Что искусство думает о войне
Фильм Тарантино, спектакль из цветочного горшка, фотография из Вьетнама, исторические хроники, вальс и другие произведения, зафиксировавшие перелом в отношении к той или иной войне
«Занг-тум-тум» Ф. Т. Маринетти (1914)
Константин Дудаков-Кашуро, искусствовед:
«Небольшая книга „дуче футуризма“ Филиппо Томмазо Маринетти „Занг-тум-тум“ появилась в самом начале 1914 года за полгода до разгара Первой мировой и в преддверии его визита к русским футуристам. Сборник футуристических поэм назван по заглавному стихотворению „Занг-тум-тум“, воспроизводящему эпизод Первой Балканской войны 1912–1913 годов с помощью всевозможных футуристических приемов: использования коллажей, разных шрифтов, цифр, звукоподражательных восклицаний, имитирующих взрывы и выстрелы снарядов и т. п.

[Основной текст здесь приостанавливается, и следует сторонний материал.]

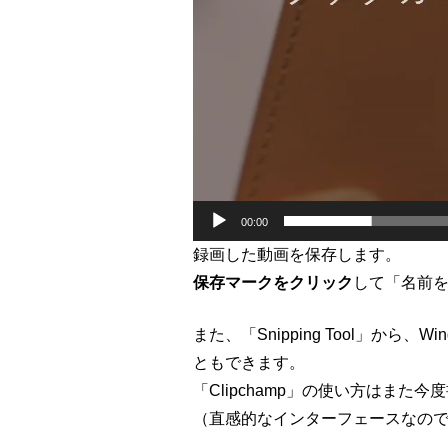
00:00
録画した動画を保存します。
保存マークをクリック
して「名前
また、「Snipping Tool」から、
ともできます。
「Clipchamp」の使い方はまた
（直感的なインターフェースなの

Именно в нем апология современной техники, скорости, милитаризма, как и прочие топосы футуристической эстетики, впервые нашли свою специфическую литературную форму. Центральной темой „Занг-тум-тум“ стало прославление войны: баталии Первой Балканской войны, в частности битва при Адрианополе — пробный камень тех битв, которые предвкушали футуристы в недалеком будущем и в которых сами с большой охотой участвовали (так, Маринетти не пропускал ни одной европейской бойни и в старости в составе итальянских дивизий успел попасть даже под Сталинград). Зловещий лозунг „Война — единственная гигиена мира“ получил едва ли не самое большое развитие у итальянских футуристов, веривших в то, что новая эпоха может начаться только после тотальной войны. Повсеместное введение машин в боевые действия приветствовалось ими как знак преодоления „человеческого, слишком человеческого“, а в сущности, уничтожения человека и прихода ему на смену человека-машины. Книга „Занг-тум-тум“ отразила этот „оптимизм“ в полной мере, сосредоточив в себе все новации футуристического стиля: телеграфный стиль, обходящийся преимущественно существительными и глаголами без пунктуации, обилие звукоподражаний, применение разных типографских наборов, введение в текст математических знаков и даже таблиц, не говоря о полном разрушении жанровых границ. Донесения с фронта, полеты аэропланов, картечь и взрывы гранат передаются подчеркнуто осязаемо, зримо, монтажно, нарушая литературную описательность и плавную линейность текста. Слова бессвязны и будто бы бьют шрапнелью в читателя-зрителя-слушателя, делая его не наблюдателем, а соучастником событий, и превращая книгу в штабное донесение. В этом смысле книга Маринетти одна из немногих, если не единственная, целиком являющая собой образ мира, перерождающегося в войне».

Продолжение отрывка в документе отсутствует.